Some attribute the American advantage to such governmental interventions as the Tennessee Valley Authority, or the Federal Reserve Banking System, or the Social Security program, or the Rural Electrification Administration, or the farm price support program, or the patent laws, or the public schools, or the Federal state highways, or immigration or tariff policies, or the merchant marine, or the space program, or the antitrust laws, or the Federal Power or Federal Communications Commissions, or any of hundreds of other compulsory practices.
Others dig somewhat deeper to see that American workers have access to larger amounts of capital, machinery, tools, electrical energy, and other labor-saving devices which afford increased productivity for each man-hour of effort. And this would seem to come nearer to an explanation than does the amount of governmental intervention. Yet, when the magic formula is tried elsewhere, by building a high dam to provide electrical energy in Nasser’s Egypt, or building costly steel mills and oil refineries in starving India, or confiscating all available capital in Castro’s Cuba, the result is not the American level of living, but the same bare subsistence that has so long plagued those unfortunate people.

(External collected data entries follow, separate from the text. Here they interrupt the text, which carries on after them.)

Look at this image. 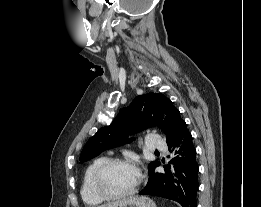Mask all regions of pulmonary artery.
I'll return each mask as SVG.
<instances>
[{
  "mask_svg": "<svg viewBox=\"0 0 261 207\" xmlns=\"http://www.w3.org/2000/svg\"><path fill=\"white\" fill-rule=\"evenodd\" d=\"M148 148L150 150H165V142L156 134H150L148 136Z\"/></svg>",
  "mask_w": 261,
  "mask_h": 207,
  "instance_id": "e3ab8cb5",
  "label": "pulmonary artery"
}]
</instances>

So, there must be more than meets the eye to account for the high level of living in the United States.
It is true that we have more capital invested per worker, more kilowatt hours of electricity available per worker, more and better machinery and tools per worker. Yet, these are but part of the fruits of industrial progress; these are effects of progress, just as our high level of living is an effect. And the cause of these consequences must lie deeper still.
Those who will see clearly enough may discover that freedom lies behind these material accomplishments, this high level of living. Freedom means release from governmental regulations and controls, or from any form of coercion or compulsion, the release of human energy, where each man is free to try, to succeed or fail with his own property and his own effort, according to his own choice, with the full right to the fruits of his success and the full liability for his failure.

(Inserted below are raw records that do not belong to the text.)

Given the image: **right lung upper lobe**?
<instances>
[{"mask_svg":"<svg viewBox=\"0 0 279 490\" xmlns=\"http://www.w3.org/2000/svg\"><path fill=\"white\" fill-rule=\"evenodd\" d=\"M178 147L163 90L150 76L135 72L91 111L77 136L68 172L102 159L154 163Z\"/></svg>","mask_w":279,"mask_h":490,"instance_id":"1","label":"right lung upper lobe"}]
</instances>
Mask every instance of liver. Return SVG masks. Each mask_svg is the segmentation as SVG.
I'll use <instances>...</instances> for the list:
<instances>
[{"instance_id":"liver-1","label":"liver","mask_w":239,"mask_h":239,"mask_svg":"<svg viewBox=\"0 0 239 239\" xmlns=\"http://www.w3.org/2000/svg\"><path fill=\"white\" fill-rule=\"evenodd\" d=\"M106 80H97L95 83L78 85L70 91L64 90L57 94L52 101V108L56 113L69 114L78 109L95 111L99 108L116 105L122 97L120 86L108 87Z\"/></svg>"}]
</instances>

And perhaps underlying the practice of freedom are the concepts of respect for private property, respect for the life and the dignity and the rights of each and every human being, the self-respect that is becoming to a man as a creature of God.

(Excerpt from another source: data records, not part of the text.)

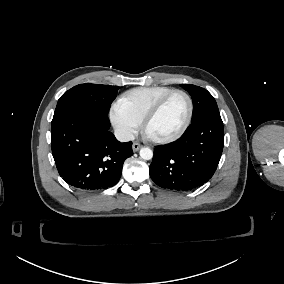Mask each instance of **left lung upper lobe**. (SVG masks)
Segmentation results:
<instances>
[{
  "label": "left lung upper lobe",
  "instance_id": "left-lung-upper-lobe-1",
  "mask_svg": "<svg viewBox=\"0 0 284 284\" xmlns=\"http://www.w3.org/2000/svg\"><path fill=\"white\" fill-rule=\"evenodd\" d=\"M182 87L189 92L193 101L192 121L207 115L219 114L214 97L204 88L199 86L182 84Z\"/></svg>",
  "mask_w": 284,
  "mask_h": 284
}]
</instances>
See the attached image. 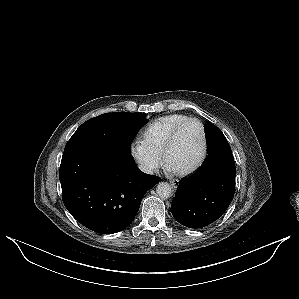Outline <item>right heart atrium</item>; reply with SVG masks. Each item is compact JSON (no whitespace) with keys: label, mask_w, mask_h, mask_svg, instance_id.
Instances as JSON below:
<instances>
[{"label":"right heart atrium","mask_w":299,"mask_h":299,"mask_svg":"<svg viewBox=\"0 0 299 299\" xmlns=\"http://www.w3.org/2000/svg\"><path fill=\"white\" fill-rule=\"evenodd\" d=\"M131 155L145 173H153L160 167V159L147 149L144 142H134L131 147Z\"/></svg>","instance_id":"obj_1"}]
</instances>
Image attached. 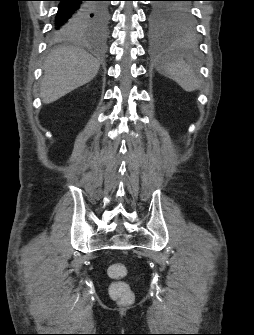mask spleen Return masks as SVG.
<instances>
[{
	"mask_svg": "<svg viewBox=\"0 0 254 335\" xmlns=\"http://www.w3.org/2000/svg\"><path fill=\"white\" fill-rule=\"evenodd\" d=\"M158 71L173 79L186 92L200 88V80L194 70L179 57L173 48H168L158 60Z\"/></svg>",
	"mask_w": 254,
	"mask_h": 335,
	"instance_id": "spleen-1",
	"label": "spleen"
}]
</instances>
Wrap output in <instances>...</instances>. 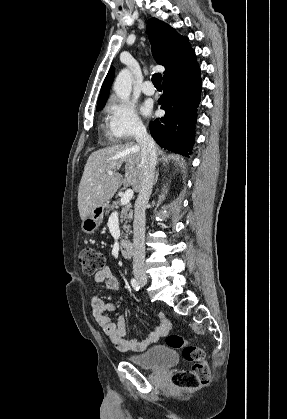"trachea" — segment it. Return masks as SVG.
I'll use <instances>...</instances> for the list:
<instances>
[{"label": "trachea", "instance_id": "trachea-1", "mask_svg": "<svg viewBox=\"0 0 287 419\" xmlns=\"http://www.w3.org/2000/svg\"><path fill=\"white\" fill-rule=\"evenodd\" d=\"M161 79H162V76L160 73H155L152 76V82L156 88H161Z\"/></svg>", "mask_w": 287, "mask_h": 419}]
</instances>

So, if we would share our material achievements and our industrial progress with those less fortunate than ourselves, either within the United States in so-called pockets of poverty, or in other countries, let us try to better understand the nature of self-respect, learn to practice it more faithfully and fruitfully, in due humility, so that others may choose to do the same. From true and humble self-respect stems respect for the property and the lives of others. Once a people understand the importance of life and property, and come to respect another’s as they respect their own, then they are in a position to organize a government of limited powers, knowing full well the limitations of coercive methods. And then, but not before, they are ready to practice freedom and enjoy such blessings of freedom as tools, machinery, electrification, automation, and a high and rising level of living.
Perhaps, if this were the secret of American progress that we undertook to share with the rest of the world, we might come to understand it well enough to preserve our own freedom.